If Christmas is really in our hearts how do we find it? We can start by looking at what we have, instead of what we don’t. Comparing our lives to anyone else’s is never going to give us any satisfaction. Turn it off, turn it all off. If we’re being barraged by the Christmas media blitz, we won’t be able to hear our own voice, let alone follow it. We, each of us, know how to personally celebrate this time of year, what feels fun and right to us and our respective families. No one can tell us what makes or breaks a holiday but us.
A tree, a bowl of pinecones, a few cookies, almost anyone around here can have that and it’s all good. Open the curtain and include some sensational outdoor scenery in all your finishing touches. Whatever you do to spruce up (pun intended), the place though, it won’t matter a darn if the family is fighting and you’re stressed or depressed. Harmony is the result of relaxation. On Christmas we want to wave that wand and have everything perfect. We’re always stalking that childhood place in our memory, (ether real or imagined) where for one magical moment everything was perfect. That is the truth too: it was a moment.

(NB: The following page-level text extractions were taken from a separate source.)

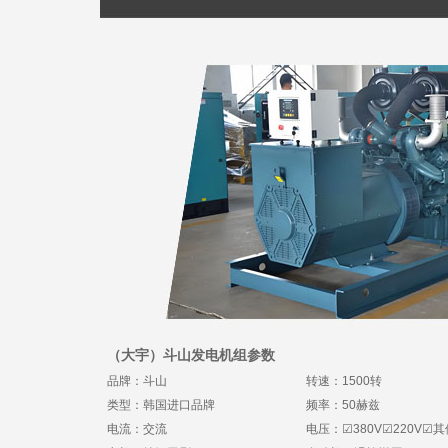
（大宇）斗山发电机组参数
品牌：斗山
转速：1500转
类型：韩国进口品牌
频率：50赫兹
电流：交流
电压：
☑380V☑220V
☑其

Moments and our observation of them, freeze time and give us an awareness of life. Suddenly we see some implicit wholeness in everything, a symmetry where we have a place and even belong. Forget the greeting cards, moments have the power to give us all the emotional messages we’re longing to receive right now: the excitement of a rebirth, the thrill of nature’s majesty, the joy of knowing we are loved. Catch a moment and discover a way to deepen the meaning inherent in any season.
Even though they don’t last very long, moments grow into vivid memories that become an important part of our lives. I remember Christmas Eve a few years ago, I was shoveling the mailbox out of yet another snow bank when, a gust of wind blew a great clump of snow from one of the tallest fir trees, sunlight caught the shower and turned it into a curtain of diamond brilliance. A million white stars flew through a cobalt sky and swirled around me, the show was breathtaking. With that wind, I was thrust into a moment, standing on a winter road, in the middle of the world, alive, aware, and dazzled. At that moment I thought: Christmas is here, right here and I didn’t have to do a thing. There was a mystery there that I don’t’ pretend to completely understand.
Now of course, we can’t wander around the woods all day looking for some spectacular spontaneous display. We can’t predict magic, but we can stand still and be open to it. Christmas is above all, a feeling. One we won’t feel if we are too busy thinking of what we have to do next. If we’re sharing some time by the tree with family and friends, walking around in the snow, drinking a cup of cocoa by the window, or watching the birds, our feelings will have free rein. These are the moments that will give us a quiet chance to hear what is in our own heart. In that space of time, without any help from advertisers, we’ll know just what makes the wonder of Christmas, Solstice or Hanukkah and we won’t have to go shopping for it anywhere because it’ll be right there, with a reverence.